Wednesday, October 05, 2011

I don't know about you, but to me, the idea that we are using "Satisfaction Surveys" to guide our reimburesments, seems absolutely ludicrous. I mean, how easy would it be to manipulate the results? Just take a little money out of the purse (or some other attractive trinket, like a free Heart-Cath), offer it to the patient or family, and have the best surveys coming in by the dozens. This will become a boondoggle for corruption, mark my words!

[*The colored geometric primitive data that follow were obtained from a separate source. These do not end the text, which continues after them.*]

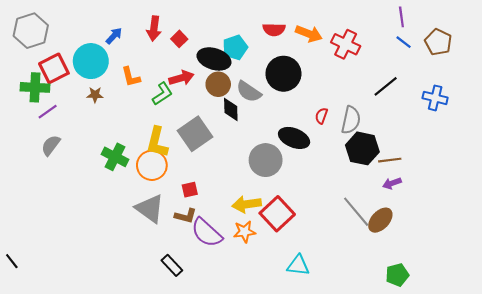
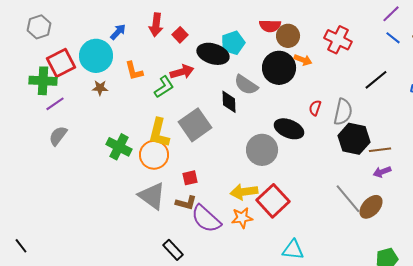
purple line: (401, 17) -> (391, 14), turned 54
gray hexagon: (31, 31) -> (39, 27), size x0.7
orange arrow: (309, 34) -> (303, 60), moved, size x0.7
brown circle: (218, 84) -> (288, 36), moved

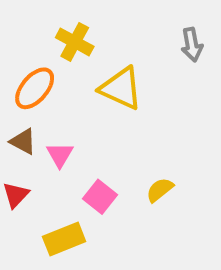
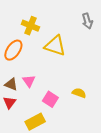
brown triangle: (23, 142) -> (11, 84), moved
yellow semicircle: (160, 190) -> (79, 93), turned 64

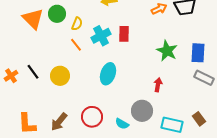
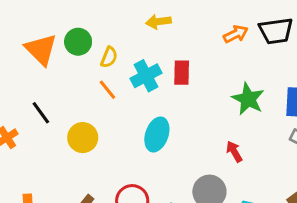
black line: (33, 72) -> (41, 113), moved
red arrow: (158, 85) -> (234, 151), turned -40

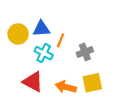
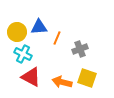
cyan cross: (44, 53) -> (23, 54), moved
yellow square: (92, 83) -> (87, 78), turned 30

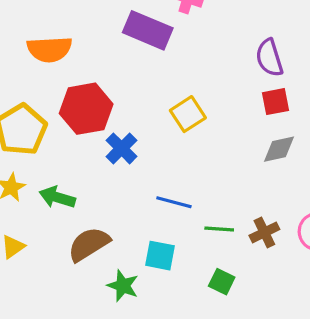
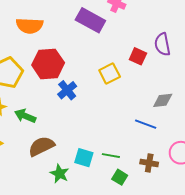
red square: (276, 102) -> (138, 56), moved, turned 30
blue line: (174, 202) -> (146, 124), moved
green line: (219, 229) -> (111, 156), moved
brown cross: (264, 232) -> (149, 163), moved, turned 30

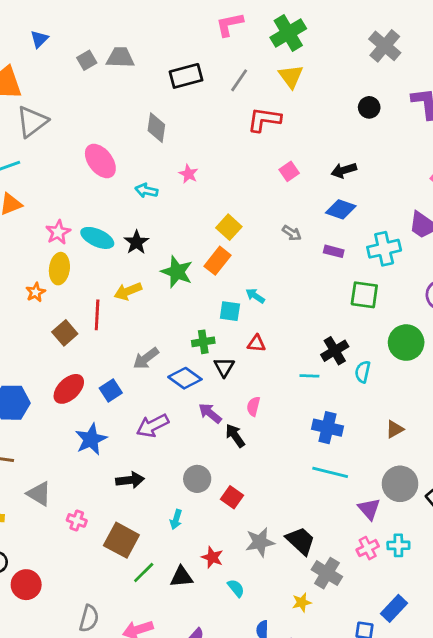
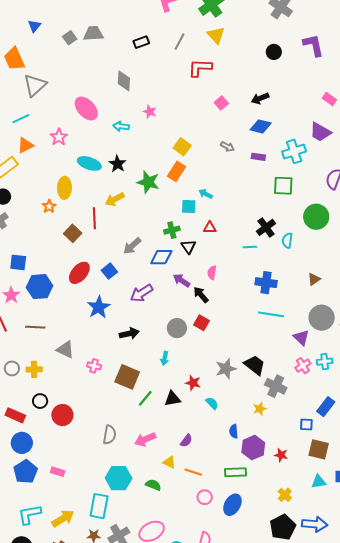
black rectangle: (186, 76) -> (141, 42), size x0.7
pink star: (58, 232) -> (59, 137), moved
blue diamond: (185, 378) -> (161, 257), turned -30
red square: (232, 497) -> (202, 323), moved

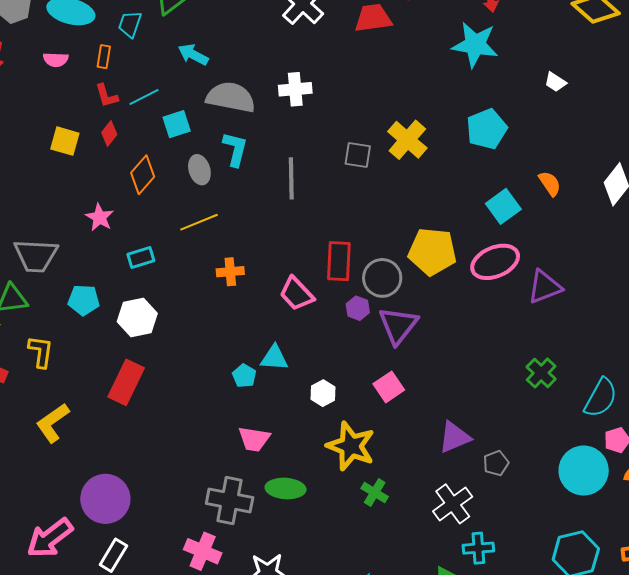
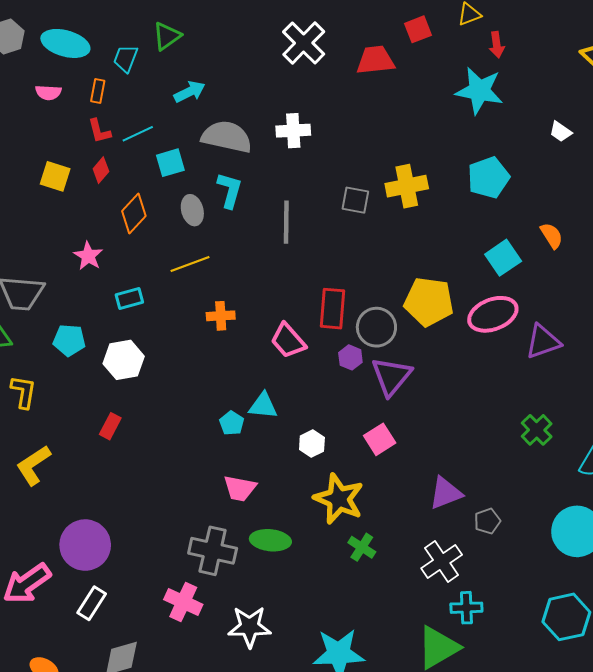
cyan arrow: (193, 55) -> (190, 92), turned 124
yellow cross: (407, 140) -> (407, 186), turned 36
red rectangle: (126, 382) -> (110, 426), size x0.6

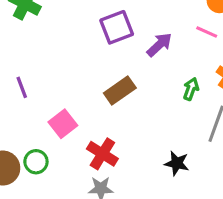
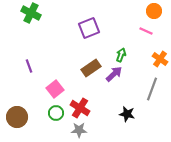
purple arrow: (159, 45) -> (114, 74), moved
green arrow: (191, 89) -> (121, 55), moved
green circle: (36, 162) -> (56, 113), moved

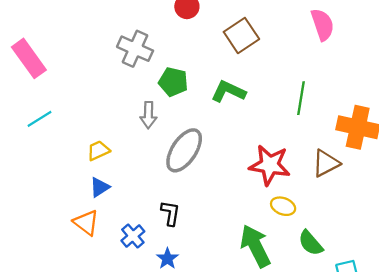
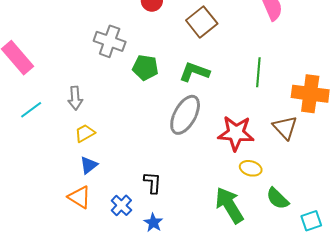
gray arrow: (148, 115) -> (75, 98), moved
gray ellipse: (184, 150) -> (185, 115), moved
brown triangle: (326, 163) -> (285, 128), turned -40

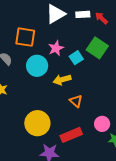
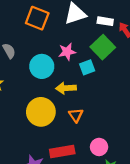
orange square: (25, 37) -> (37, 18), moved
green square: (97, 48) -> (103, 47), moved
yellow circle: (37, 123) -> (41, 112), moved

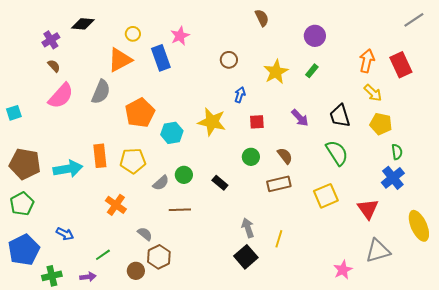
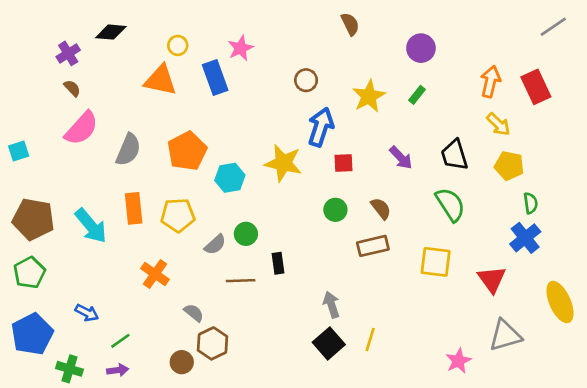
orange triangle: (120, 60) -> (160, 80), turned 40
gray semicircle: (101, 92) -> (128, 150), moved
blue arrow: (240, 95) -> (321, 127), size x1.8
cyan arrow: (68, 169) -> (91, 226), turned 60
black rectangle: (220, 183) -> (278, 263), moved, turned 42
yellow square: (326, 196) -> (436, 262), turned 30
yellow line: (279, 239) -> (370, 339), moved
green line: (103, 255) -> (120, 341), moved
green cross: (52, 276) -> (69, 369), turned 30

But you know, "corporate" and "big government" love the idea.........Politically Correct Care!

Sadist Faction Scores

Satisfacton surveys
For reimbusement compensation,
Are we the first country to do this
This united nation?
I'm not much of a historian
I only study the here and now,
But apparently Uncle Sam
Is threatening our cash cow.

So, of course your medical repair
Is our ultimate intent,
But does it offer real certainty
Regarding money well spent?,
If your satisfaction-survey
Is returned as a D-minus?
We might be forced to offer prayers
To Saint Thomas Aquinus.

Sister Euphemia
Would never throw those dice,
For patient-satisfaction
She's willing to pay any price,
Which is why this particular nurse
Always offers special care,
Sister Euphemia states
It's time for truth or dare.

By demanding satisfaction scores
That achieve one hundred percent,
If we don't reach those ideal numbers, baby
Rest assured, we will repent,
Because a reprimand from Sister
Is a frightening thing, indeed,
Satisfaction scores, be damned, my child
Get ready for your bleed.

Sadist Faction scores
Correctly named, to be sure,
Whenever Sister threatens
She guarantees her cure.

Fibril_late;
10/5/11

1 comment:

Unknown said...

Oh how I agree! We have sooooo many surveys that can be fabricated if I wanted to. The patients get really tired of doing them too.